Он снова помахал мне рукой и скрылся в толпе, а я все еще стоял разинув рот. Вот бы мне такой приемник! Сунул в карман — и ходи себе как бог. Теперь я понял, почему парень не был похож на других: он ничего не покупал и не продавал. Прогуливался. Слушал музыку и последние известия.
Когда я вернулся к дяде, он уже продал все яйца и сметану. На столе осталось пучков двадцать луку.
— Как мотоцикл? — первым делом спросил дядя.
— Куда он денется? — ответил я. — На цепи, как Картуз.
— Погляди тут, — сказал дядя. — Схожу на барахолку… Резину пошукаю.

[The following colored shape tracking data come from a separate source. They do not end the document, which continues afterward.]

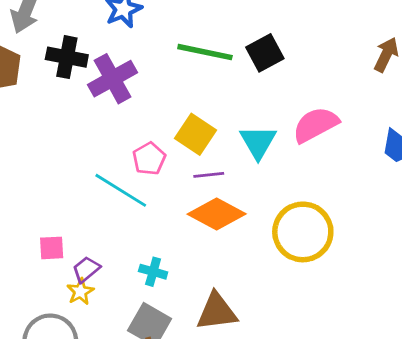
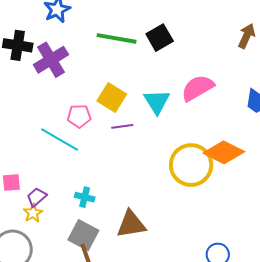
pink pentagon: (149, 159) -> (79, 116), turned 30
orange diamond: (217, 214) -> (224, 152), moved

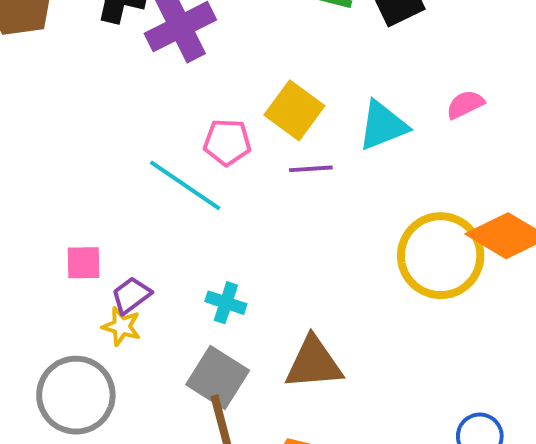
pink semicircle: (198, 88) -> (465, 104), size x0.6
cyan triangle: (157, 102) -> (383, 125), turned 36
yellow star: (33, 213) -> (121, 326), turned -30

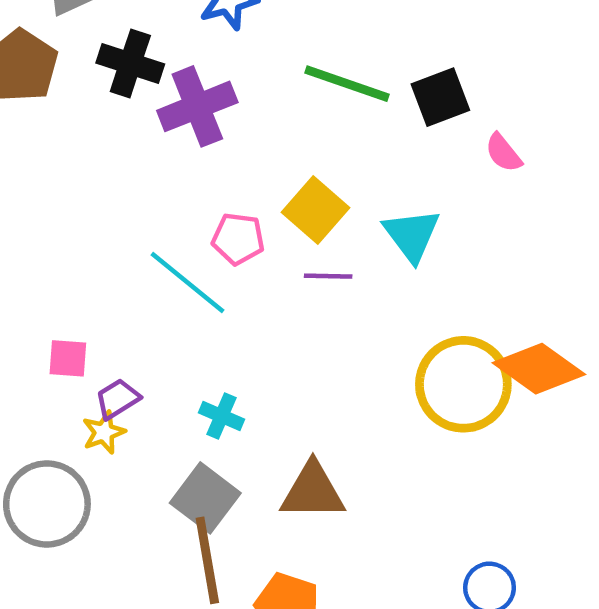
pink semicircle: (465, 104) -> (503, 153), moved, turned -108
cyan triangle: (383, 125) -> (412, 235), turned -50
yellow star: (121, 326) -> (104, 432), turned 30

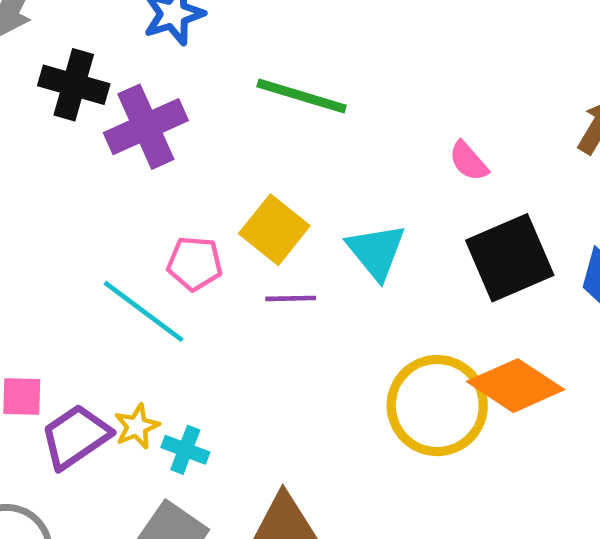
black square: (440, 97) -> (510, 258), moved, size x1.4
purple trapezoid: (118, 399) -> (76, 437), size x1.5
yellow star: (104, 432) -> (137, 426), moved

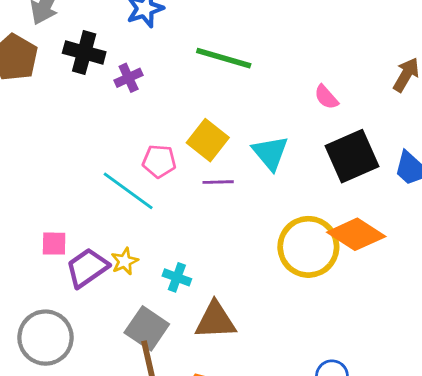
purple cross: (146, 127) -> (129, 78), size x0.6
cyan cross: (185, 450) -> (177, 277), moved

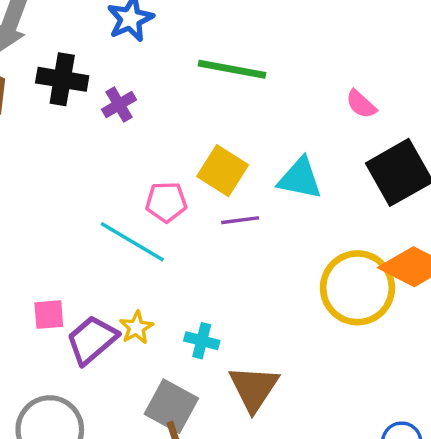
cyan triangle: (270, 153) -> (300, 178), turned -33
brown triangle: (215, 320) -> (254, 388), turned -48

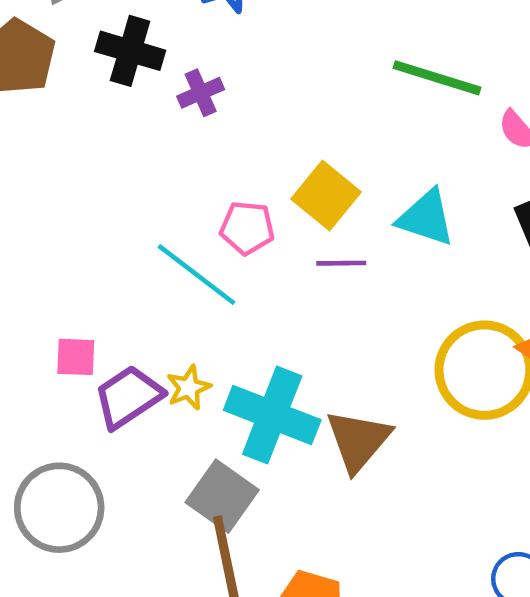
green line: (232, 69) -> (437, 78), moved
cyan cross: (202, 341) -> (272, 415), size x2.0
brown triangle: (254, 388) -> (358, 440), moved

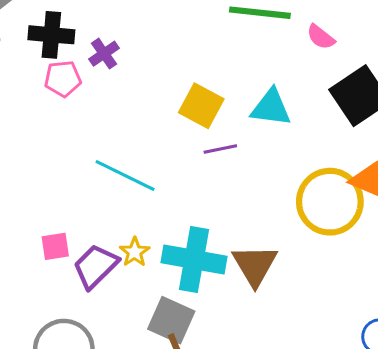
pink pentagon: (247, 228) -> (63, 79), moved

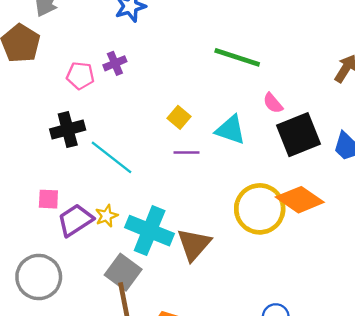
black cross: (51, 35) -> (68, 129), moved, turned -32
pink semicircle: (321, 37) -> (273, 103), moved
yellow square: (201, 106) -> (179, 117), size x0.7

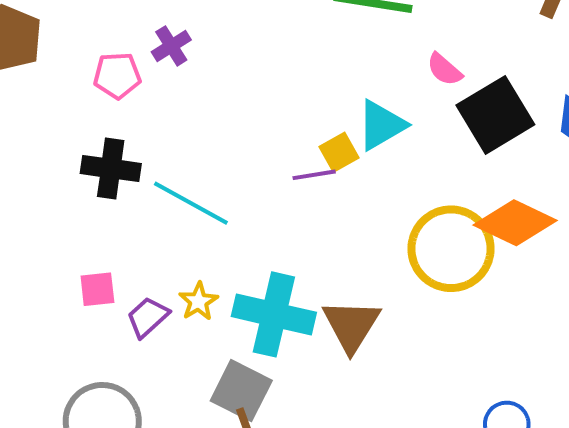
yellow square: (179, 117) -> (339, 152), moved, turned 30
black cross: (68, 129) -> (111, 169), turned 32
cyan triangle: (231, 130) -> (381, 125), turned -40
purple trapezoid: (75, 220) -> (148, 317), size x0.7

Дядя ушел «шукать» резину к мотоциклу, а я остался за прилавком. У женщины в фартуке были толстые руки. Таких я еще не видел. Руки проворно хватали связки красной редиски и заворачивали в листы от книги.
— Редисочка первый сорт, — приговаривала толстуха.
— Почем лук? — спросил мужчина.
— Двугривенный, — сказал я.
Мужчина взял со стола три пучка и бросил на стол три двадцатикопеечные монеты. Потом подошли мужчина и женщина. Молодые, веселые. Они сразу взяли пять пучков, а у тетки — три связки редиски.
— Помогаешь матери? — спросил мужчина. — Это хорошо.
— А по-моему, плохо, — возразила женщина. — С таких лет приучают мальчишку…
— Верно, плохо, — согласился мужчина. — Ты, друг, брось это занятие…
— Есть яички от курицы-птички, — сказал я. — Не желаете?